=== Goal of the exercise ===
Examine each line of the data, and copy the ones containing "chevron".
[Information shown — start]
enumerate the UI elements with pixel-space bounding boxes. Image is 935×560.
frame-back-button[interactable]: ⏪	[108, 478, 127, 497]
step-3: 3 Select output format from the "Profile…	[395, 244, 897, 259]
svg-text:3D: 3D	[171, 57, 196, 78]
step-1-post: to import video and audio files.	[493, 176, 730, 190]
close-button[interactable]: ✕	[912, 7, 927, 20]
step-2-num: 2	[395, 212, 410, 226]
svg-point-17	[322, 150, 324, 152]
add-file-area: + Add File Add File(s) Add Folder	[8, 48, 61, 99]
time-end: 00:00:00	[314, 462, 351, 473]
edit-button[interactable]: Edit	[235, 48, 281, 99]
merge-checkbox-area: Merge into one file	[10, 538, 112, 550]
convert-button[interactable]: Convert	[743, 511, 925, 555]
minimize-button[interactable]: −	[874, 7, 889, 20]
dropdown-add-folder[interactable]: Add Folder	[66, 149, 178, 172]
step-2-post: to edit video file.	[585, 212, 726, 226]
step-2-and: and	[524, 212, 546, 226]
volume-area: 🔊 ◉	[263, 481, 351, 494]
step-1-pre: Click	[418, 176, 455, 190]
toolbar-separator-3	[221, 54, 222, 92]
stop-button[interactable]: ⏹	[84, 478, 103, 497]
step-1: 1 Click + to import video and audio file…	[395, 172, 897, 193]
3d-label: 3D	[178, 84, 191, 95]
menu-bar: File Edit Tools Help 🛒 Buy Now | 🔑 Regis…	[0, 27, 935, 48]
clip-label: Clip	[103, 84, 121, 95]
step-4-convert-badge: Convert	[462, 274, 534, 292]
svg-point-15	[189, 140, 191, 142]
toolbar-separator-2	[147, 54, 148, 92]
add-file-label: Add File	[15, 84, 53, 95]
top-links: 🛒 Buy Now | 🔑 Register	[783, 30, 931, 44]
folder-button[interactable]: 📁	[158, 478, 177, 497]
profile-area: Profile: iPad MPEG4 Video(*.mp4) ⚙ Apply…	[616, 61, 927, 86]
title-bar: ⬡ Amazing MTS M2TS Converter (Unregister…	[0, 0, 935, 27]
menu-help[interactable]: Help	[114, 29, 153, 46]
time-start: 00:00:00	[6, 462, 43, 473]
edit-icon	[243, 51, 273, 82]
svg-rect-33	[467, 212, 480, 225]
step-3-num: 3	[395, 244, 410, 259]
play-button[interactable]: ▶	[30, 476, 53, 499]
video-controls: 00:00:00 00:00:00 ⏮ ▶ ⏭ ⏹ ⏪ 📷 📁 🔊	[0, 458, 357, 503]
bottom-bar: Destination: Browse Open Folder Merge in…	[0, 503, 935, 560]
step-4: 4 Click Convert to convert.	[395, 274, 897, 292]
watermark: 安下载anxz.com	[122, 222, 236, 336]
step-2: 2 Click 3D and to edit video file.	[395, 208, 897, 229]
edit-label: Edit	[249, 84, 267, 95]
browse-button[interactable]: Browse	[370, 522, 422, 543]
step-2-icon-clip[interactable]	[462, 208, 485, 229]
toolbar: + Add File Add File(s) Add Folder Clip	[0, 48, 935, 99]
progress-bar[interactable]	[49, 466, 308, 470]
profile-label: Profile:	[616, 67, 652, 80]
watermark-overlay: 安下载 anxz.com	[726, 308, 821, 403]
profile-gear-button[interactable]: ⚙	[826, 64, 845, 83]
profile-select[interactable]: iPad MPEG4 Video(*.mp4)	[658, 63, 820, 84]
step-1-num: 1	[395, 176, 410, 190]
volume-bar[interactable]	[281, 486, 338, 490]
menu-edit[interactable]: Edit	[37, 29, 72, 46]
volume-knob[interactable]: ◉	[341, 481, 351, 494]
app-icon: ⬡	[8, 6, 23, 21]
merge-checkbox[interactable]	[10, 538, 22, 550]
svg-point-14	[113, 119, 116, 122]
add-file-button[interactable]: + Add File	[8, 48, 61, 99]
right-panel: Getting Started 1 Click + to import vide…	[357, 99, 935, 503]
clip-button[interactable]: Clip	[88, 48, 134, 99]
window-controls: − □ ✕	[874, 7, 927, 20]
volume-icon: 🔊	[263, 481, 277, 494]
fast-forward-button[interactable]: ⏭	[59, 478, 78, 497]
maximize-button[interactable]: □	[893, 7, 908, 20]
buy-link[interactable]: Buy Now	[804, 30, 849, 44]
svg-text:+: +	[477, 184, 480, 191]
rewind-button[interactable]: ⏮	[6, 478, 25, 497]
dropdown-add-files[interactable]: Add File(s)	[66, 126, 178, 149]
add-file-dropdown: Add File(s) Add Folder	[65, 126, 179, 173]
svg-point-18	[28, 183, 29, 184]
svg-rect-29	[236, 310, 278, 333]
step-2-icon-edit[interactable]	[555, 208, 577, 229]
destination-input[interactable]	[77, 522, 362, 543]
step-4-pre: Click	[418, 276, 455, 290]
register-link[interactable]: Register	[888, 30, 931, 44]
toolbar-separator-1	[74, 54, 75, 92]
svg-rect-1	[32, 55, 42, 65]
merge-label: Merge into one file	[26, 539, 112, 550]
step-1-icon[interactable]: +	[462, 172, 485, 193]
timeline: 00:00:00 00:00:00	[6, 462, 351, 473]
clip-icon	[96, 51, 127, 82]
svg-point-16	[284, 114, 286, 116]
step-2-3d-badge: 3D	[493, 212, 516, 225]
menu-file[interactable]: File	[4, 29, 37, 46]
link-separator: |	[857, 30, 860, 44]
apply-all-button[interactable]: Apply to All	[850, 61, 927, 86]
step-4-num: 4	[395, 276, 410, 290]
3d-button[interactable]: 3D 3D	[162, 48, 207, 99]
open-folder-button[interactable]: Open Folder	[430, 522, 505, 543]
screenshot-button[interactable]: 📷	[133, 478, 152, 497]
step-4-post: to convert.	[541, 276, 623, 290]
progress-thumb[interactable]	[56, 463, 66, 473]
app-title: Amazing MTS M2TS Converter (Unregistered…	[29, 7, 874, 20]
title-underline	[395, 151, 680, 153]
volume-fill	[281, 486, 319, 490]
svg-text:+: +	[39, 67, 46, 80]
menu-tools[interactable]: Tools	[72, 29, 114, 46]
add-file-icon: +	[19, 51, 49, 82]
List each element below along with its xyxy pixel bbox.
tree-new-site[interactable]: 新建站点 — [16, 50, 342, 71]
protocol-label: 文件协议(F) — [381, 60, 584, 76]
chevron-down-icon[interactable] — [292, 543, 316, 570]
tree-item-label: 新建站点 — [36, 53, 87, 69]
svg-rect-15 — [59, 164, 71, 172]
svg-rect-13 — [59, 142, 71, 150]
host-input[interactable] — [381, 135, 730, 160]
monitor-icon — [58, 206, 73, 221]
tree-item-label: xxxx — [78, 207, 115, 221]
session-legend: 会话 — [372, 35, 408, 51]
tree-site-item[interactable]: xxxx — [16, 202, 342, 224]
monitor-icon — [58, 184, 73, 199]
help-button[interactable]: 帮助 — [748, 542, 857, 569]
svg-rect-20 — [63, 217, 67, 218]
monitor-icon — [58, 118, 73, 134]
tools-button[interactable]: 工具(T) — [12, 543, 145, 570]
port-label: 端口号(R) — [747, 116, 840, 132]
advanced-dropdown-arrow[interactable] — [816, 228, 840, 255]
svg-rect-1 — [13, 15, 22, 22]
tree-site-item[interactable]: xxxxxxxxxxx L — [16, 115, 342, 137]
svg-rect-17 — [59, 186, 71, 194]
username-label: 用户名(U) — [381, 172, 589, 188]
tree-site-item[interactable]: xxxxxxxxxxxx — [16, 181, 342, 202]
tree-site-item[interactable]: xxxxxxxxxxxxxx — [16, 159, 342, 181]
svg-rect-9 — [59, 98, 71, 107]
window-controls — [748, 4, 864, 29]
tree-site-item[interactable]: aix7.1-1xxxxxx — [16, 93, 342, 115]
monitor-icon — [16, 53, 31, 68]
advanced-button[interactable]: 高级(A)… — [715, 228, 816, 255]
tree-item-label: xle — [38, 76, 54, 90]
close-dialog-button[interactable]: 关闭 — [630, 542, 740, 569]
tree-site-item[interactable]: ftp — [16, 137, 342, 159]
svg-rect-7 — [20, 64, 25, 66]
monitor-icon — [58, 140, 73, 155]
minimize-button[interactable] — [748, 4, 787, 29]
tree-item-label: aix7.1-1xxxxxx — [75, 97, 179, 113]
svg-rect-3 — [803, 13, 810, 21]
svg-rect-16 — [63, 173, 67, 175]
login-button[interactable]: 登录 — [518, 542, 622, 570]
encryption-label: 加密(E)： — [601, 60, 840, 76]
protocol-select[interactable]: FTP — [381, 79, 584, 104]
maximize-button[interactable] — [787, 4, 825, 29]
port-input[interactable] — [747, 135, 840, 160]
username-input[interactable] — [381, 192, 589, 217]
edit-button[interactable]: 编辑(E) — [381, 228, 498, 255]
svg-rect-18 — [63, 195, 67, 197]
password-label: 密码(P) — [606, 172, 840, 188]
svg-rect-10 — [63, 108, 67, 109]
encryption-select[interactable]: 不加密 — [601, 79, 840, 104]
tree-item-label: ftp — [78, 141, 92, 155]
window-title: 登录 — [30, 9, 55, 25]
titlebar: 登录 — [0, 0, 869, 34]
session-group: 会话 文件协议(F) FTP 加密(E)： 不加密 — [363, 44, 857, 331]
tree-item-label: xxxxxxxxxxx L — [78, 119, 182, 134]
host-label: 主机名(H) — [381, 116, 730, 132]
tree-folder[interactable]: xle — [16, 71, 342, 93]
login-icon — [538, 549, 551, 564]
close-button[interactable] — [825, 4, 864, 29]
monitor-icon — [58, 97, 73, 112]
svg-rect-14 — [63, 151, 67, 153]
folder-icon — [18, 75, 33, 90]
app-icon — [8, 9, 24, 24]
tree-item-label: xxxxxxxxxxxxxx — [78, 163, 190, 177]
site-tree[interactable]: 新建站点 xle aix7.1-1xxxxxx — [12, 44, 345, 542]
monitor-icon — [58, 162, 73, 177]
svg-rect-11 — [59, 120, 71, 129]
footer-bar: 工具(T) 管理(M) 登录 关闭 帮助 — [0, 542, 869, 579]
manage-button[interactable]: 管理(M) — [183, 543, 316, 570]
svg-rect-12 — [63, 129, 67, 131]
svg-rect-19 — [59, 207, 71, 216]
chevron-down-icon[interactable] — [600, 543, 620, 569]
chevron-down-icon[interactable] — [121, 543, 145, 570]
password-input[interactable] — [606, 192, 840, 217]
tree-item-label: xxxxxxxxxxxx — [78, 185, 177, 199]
[Information shown — finish]
=== Answer box ===
chevron-down-icon[interactable] — [292, 543, 316, 570]
chevron-down-icon[interactable] — [600, 543, 620, 569]
chevron-down-icon[interactable] — [121, 543, 145, 570]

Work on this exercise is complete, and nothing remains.